これは面白い、と思っているうちに二度寝していたが、すぐ起きて書籍の校正作業を午前中いっぱい行っていた。自分の文章はどこまででもよくできる気がして、悩んで止まったりするのだが、もう校正は2回目であり、そしていつかは踏ん切りをつけて出版しなければならない。そもそも、わたしが博士号を取得してから丸2年が経っている。博士論文を書き上げたのはそのさらに4ヶ月前に遡る。今回の本はこの博士論文を元にしているのだと考えると、もうずいぶん長いこと作業をしていて、たぶん、今私にできるのはここまでなのだろう、という感じが強くする。それは妥協とはまた違う意味でのことだと信じている。

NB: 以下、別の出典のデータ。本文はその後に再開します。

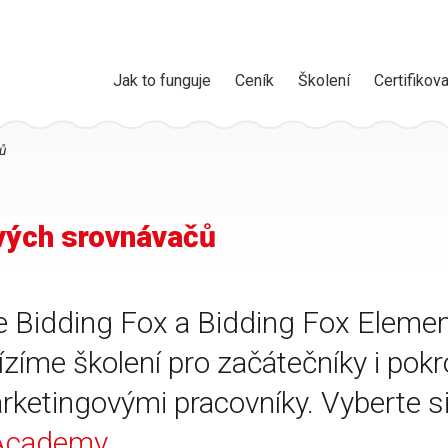
Jak to funguje
Ceník
Školení
Certifikova
ů
vých srovnávačů
e Bidding Fox a Bidding Fox Elemen
bízíme školení pro začátečníky i pok
rketingovými pracovníky. Vyberte si
Academy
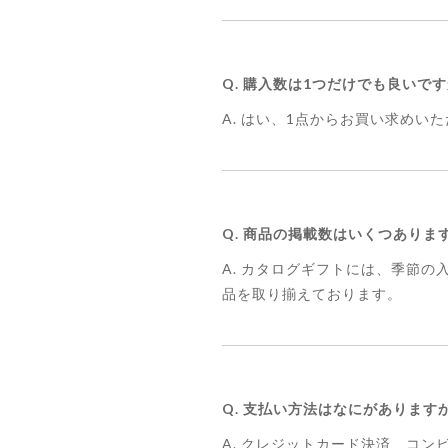
Q. 購入数は1つだけでも良いで
A. はい、1点からお買い求めい
Q. 商品の掲載数はいくつありま
A. カタログギフトには、季節
品を取り揃えております。
Q. 支払い方法はなにがあります
A. クレジットカード決済、コンビ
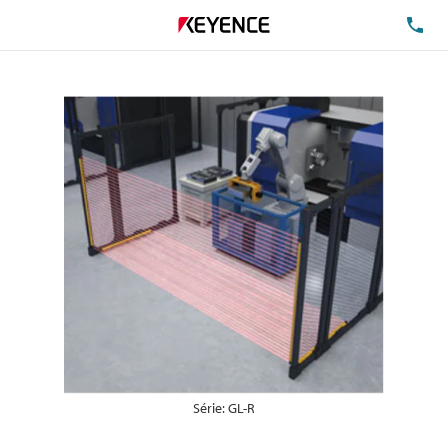
TE
Série: GL-R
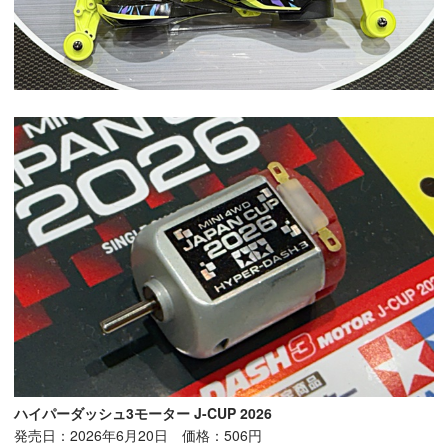
ハイパーダッシュ3モーター J-CUP 2026
発売日：2026年6月20日 価格：506円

ポケモンgoのバトルを堪能して頭をほぐしたあと、チキンラーメンを食べて、午後はまず隣街へ歩いて行った。同居人が、うちの町では売っていないお酒を買いたいと言うからである。彼はGWの休みなのだ。隣街はそこそこ名の通ったところで、ショッピング施設を中心に賑わっているところだが、スーパーとすき家以外はほとんど閉まっていた。パチンコ屋もほんとうに閉まっていた。コニャックと、そこそこめずらしそうなビールをいくつか、それとパンを買ってそそくさと自分たちの町に帰り、花屋とまいばすけっとにも寄った。まいばすは相変わらずとても混雑していて、長いこと並んだ。

家に帰って、アイスクリームを食べたりして休んだあと仕事に戻り、夜になったころに翌日のオンライン講義のテストでzoomにアクセスしてみたりした。ついにリアルタイム配信講義デビューである。よるごはんは、夕方仕込んでおいた生姜焼きを焼いて、あと豆腐と水菜の食べるラー油サラダ、トマト、そしてニラの卵とじお味噌汁。食後はコニャックを飲んで英気を養い、校正の続きをした。夜も遅くなったので、また『世界哲学史1』を読みながら、寝た。